Reputation: 81
Let's take two sets:
a = [5,5,5,5,5,4,4,4,4,3,3,3,2,2,1]
b = [5,4,3,2,1]
We perform the KS-Test using Python:
from scipy import stats
stats.ks_2samp(b,a)
KstestResult(statistic=0.2, pvalue=0.9979360165118678, statistic_location=2, statistic_sign=1)
Why is the result a p-value of 0.9979? This means that the distribution of the values in the two sets is almost identical. But it's not! What do I missunderstand?
Kind regards.
Upvotes: 3
Views: 1387
Reputation: 17585
The observed value of the KS test statistic, namely 0.2, is actually relatively small, considering the distribution of the test statistic for a reasonable null hypothesis; I think this is where the surprise is coming from.

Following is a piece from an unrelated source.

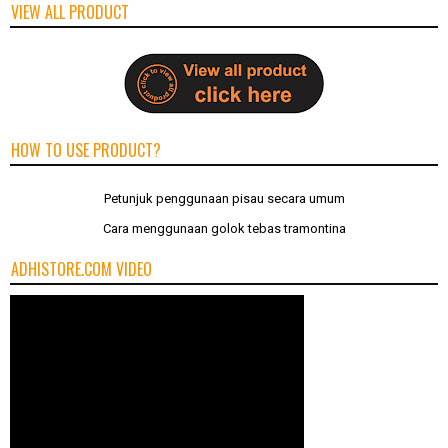
VIEW ALL PRODUCT
HOW TO USE PRODUCT?
Petunjuk penggunaan pisau secara umum
Cara menggunaan golok tebas tramontina
ADHISTORE.COM VIDEO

As mentioned, the usual KS test assumes there are no ties, so we'll have to compute the p-value ourselves. We can make progress by assuming the null hypothesis is that both samples come from a uniform distribution and estimating the p-value by random sampling. (This null hypothesis is more restrictive than the conventional one which just assume the same distribution, not necessarily uniform.)

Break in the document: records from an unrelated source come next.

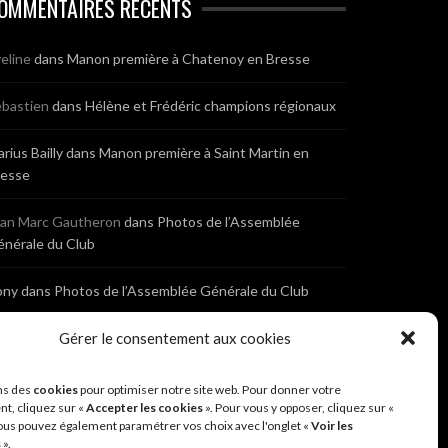
OMMENTAIRES RÉCENTS
eline
dans
Manon première à Chatenoy en Bresse
bastien
dans
Hélène et Frédéric champions régionaux
rius Bailly
dans
Manon première à Saint Martin en
resse
ean Marc Gautheron
dans
Photos de l’Assemblée
nérale du Club
ony
dans
Photos de l’Assemblée Générale du Club
bastien
dans
Gérer le consentement aux cookies
Cyclocross de Brochon (21)
eniaux
dans
Cyclocross de Brochon (21)
ns des
cookies
pour optimiser notre site web. Pour donner votre
t, cliquez sur «
Accepter les cookies
». Pour vous y opposer, cliquez sur «
ous pouvez également paramétrer vos choix avec l'onglet «
Voir les
nonyme
dans
Diététique Nutrition 71 – Cécile Guyon
s
».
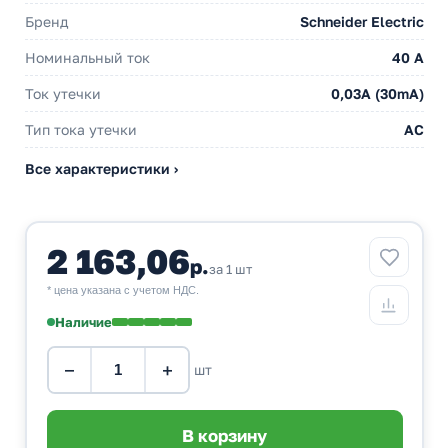
Бренд
Schneider Electric
Номинальный ток
40 A
Ток утечки
0,03A (30mA)
Тип тока утечки
AC
Все характеристики ›
2 163,06
р.
за 1 шт
* цена указана с учетом НДС.
Наличие
−
+
шт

Here are a few lines of R code to estimate the p-value. In the interest of brevity, it's specific to the problem as stated: a sample of size 5 and a sample of size 15, each one from a uniform distribution on the set { 1, 2, 3, 4, 5 }, and the observed KS test statistic is 0.2.
my.ecdf <- function (x) cumsum (sapply (1:5, function (k) sum (x == k))/length(x))
R <- function (n) sample.int (5, size = n, replace = T)
generate.ks.test.statistic <- function (n) sapply (1:n, function (k) max (abs (my.ecdf (R (15)) - my.ecdf (R (5)))))
ks <- generate.ks.test.statistic (10000)
sum (ks >= 0.2)/10000
For this last input, I get 0.8243. That's not as extreme as the value you reported (more than 0.99), but still enough to show that 0.2 is actually relatively small. You can look at hist(ks)
to see what the distribution looks like.
Upvotes: 2
Reputation: 12425
Do not use Kolmogorov-Smirnov test for data with ties (which you have lots of). Use permutation- or bootstrap-based tests.
References:
Instead of using the KS test you could simply use a permutation or resampling procedure as implemented in the
oneway_test
function of thecoin
package [inR
].
The distribution of the test statistic is based on the assumption that the distributions are continuous (so ties are impossible). The distribution is impacted when there are ties, but in such a way that it depends on the particular pattern of ties. Exact answers aren't generally practical and approximations are required.
(If there aren't a large proportion of ties, it won't make a great deal of difference if they're ignored. If there are, it will heavily affect the significance level.)
Different implementations of Kolmogorov-Smirnov test and ties - Cross Validated
Upvotes: 1